Lo que ya existía antes que nosotros
Cuando entramos, Grünenthal ya hacía voluntariado corporativo con Make-A-Wish Chile, apoyaba a la selección chilena de fútbol para ciegos, usaba energía cien por ciento renovable, había instalado iluminación solar y tenía un programa de residuo cero a relleno sanitario que ya había recibido un reconocimiento.
O sea: no había que venderles la idea de tener impacto. Ya la tenían, la ejecutaban y la financiaban.
Durante mucho tiempo yo habría considerado a un cliente así como uno donde no hay nada que hacer. Es exactamente al revés, y entenderlo cambió a quién le dedicaba el tiempo.
Por qué el que ya hace es mejor cliente
Un cliente que todavía no hace nada tiene que resolver tres cosas antes de comprarte: convencerse internamente de que esto importa, conseguir presupuesto y encontrar quién lo opere.
Ese proceso puede tardar un año y no depende de ti en ninguna de sus tres etapas.
Un cliente que ya hace tiene el convencimiento resuelto, el presupuesto asignado y personas a cargo con nombre. Su problema no es empezar: es que lo que hace está disperso y no lo puede demostrar junto.
Eso último es un problema de herramienta, y un problema de herramienta se resuelve en semanas.
Deja de buscar a quien tienes que convencer. Busca a quien ya está haciendo el trabajo y no puede demostrarlo.
Cómo se reconoce a uno así
Se reconoce por las personas. En este caso el proyecto lo empujaron desde adentro personas concretas, con nombre, que ya tenían la responsabilidad encima.
Cuando en la primera reunión te presentan a alguien cuyo trabajo es esto, hay algo. Cuando te recibe alguien de comunicaciones que tiene esto como un encargo adicional a sus otras siete tareas, la venta va a durar tres veces más, si es que ocurre.
La otra señal es que puedan contarte lo que ya hicieron con detalle. Detalle significa que existe de verdad. Una empresa que solo puede hablarte en general de su compromiso todavía no tiene nada que ordenar.
Qué compran exactamente
Ordenar donaciones, coordinar voluntariado y medir el impacto en un mismo lugar.
Dicho así suena a poco. En la práctica, para una empresa con varias iniciativas repartidas en áreas distintas, es la diferencia entre tener una respuesta cuando la casa matriz pregunta y no tenerla.
Ahí está el argumento comercial real y me costó años encontrarlo: no vendo impacto, vendo poder demostrarlo. El impacto ya lo estaban generando ellos.

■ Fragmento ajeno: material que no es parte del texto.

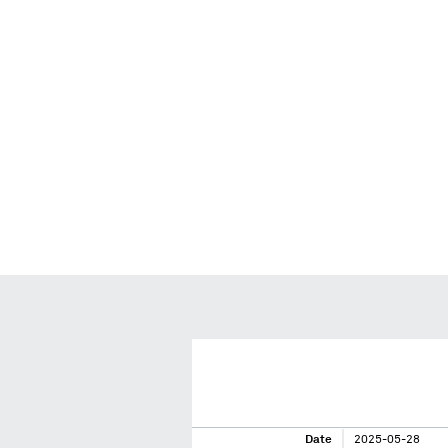
Date
2025-05-28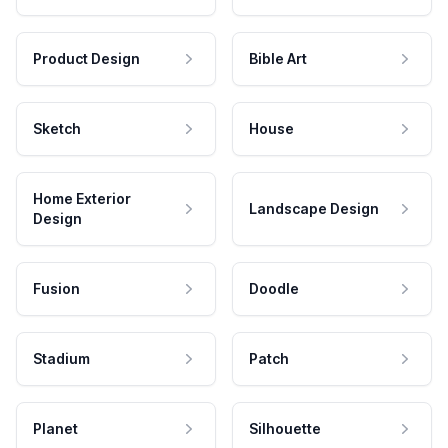
Product Design
Bible Art
Sketch
House
Home Exterior
Landscape Design
Design
Fusion
Doodle
Stadium
Patch
Planet
Silhouette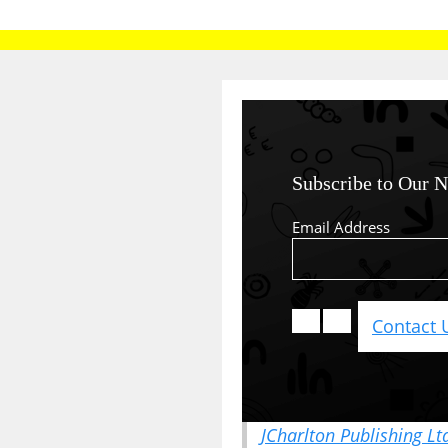
Subscribe to Our N
Email Address
Contact 
JCharlton Publishing Lt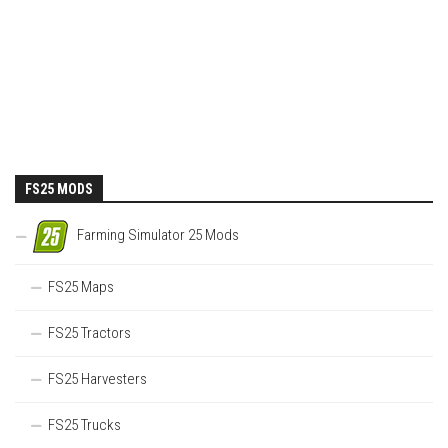
FS25 MODS
Farming Simulator 25 Mods
FS25 Maps
FS25 Tractors
FS25 Harvesters
FS25 Trucks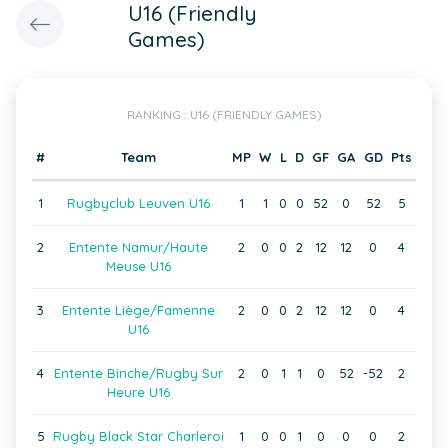
U16 (Friendly
Games)
RANKING : U16 (FRIENDLY GAMES)
#
Team
MP
W
L
D
GF
GA
GD
Pts
1
Rugbyclub Leuven U16
1
1
0
0
52
0
52
5
2
Entente Namur/Haute
2
0
0
2
12
12
0
4
Meuse U16
3
Entente Liège/Famenne
2
0
0
2
12
12
0
4
U16
4
Entente Binche/Rugby Sur
2
0
1
1
0
52
-52
2
Heure U16
5
Rugby Black Star Charleroi
1
0
0
1
0
0
0
2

Lo escribimos alguna vez desde el equipo y sigue siendo la mejor forma que tengo de resumirlo: cuando las empresas conectan su propósito con herramientas de gestión, el impacto se multiplica.
Lo que esto cambió en cómo prospecto
Dejé de buscar empresas “con potencial de impacto”. Empecé a buscar señales de actividad existente: memorias de sostenibilidad publicadas, alianzas con fundaciones anunciadas, premios ambientales, una gerencia con la palabra sostenibilidad en el cargo.
Todo eso es público y se revisa en veinte minutos por empresa. Es la prospección más barata que conozco y la que mejor tasa me ha dado.
Cómo elegir a quién llamar primero
- Busca evidencia pública de que ya hacen algo: memorias, alianzas, reconocimientos.
- Comprueba si existe una persona cuyo cargo sea esto, y no un encargo adicional.
- Pide que te cuenten en detalle lo que ya hicieron. Si no hay detalle, no hay nada que ordenar.
- Vende poder demostrarlo, no empezar a hacerlo.
Grünenthal es una farmacéutica de origen alemán con presencia en Chile.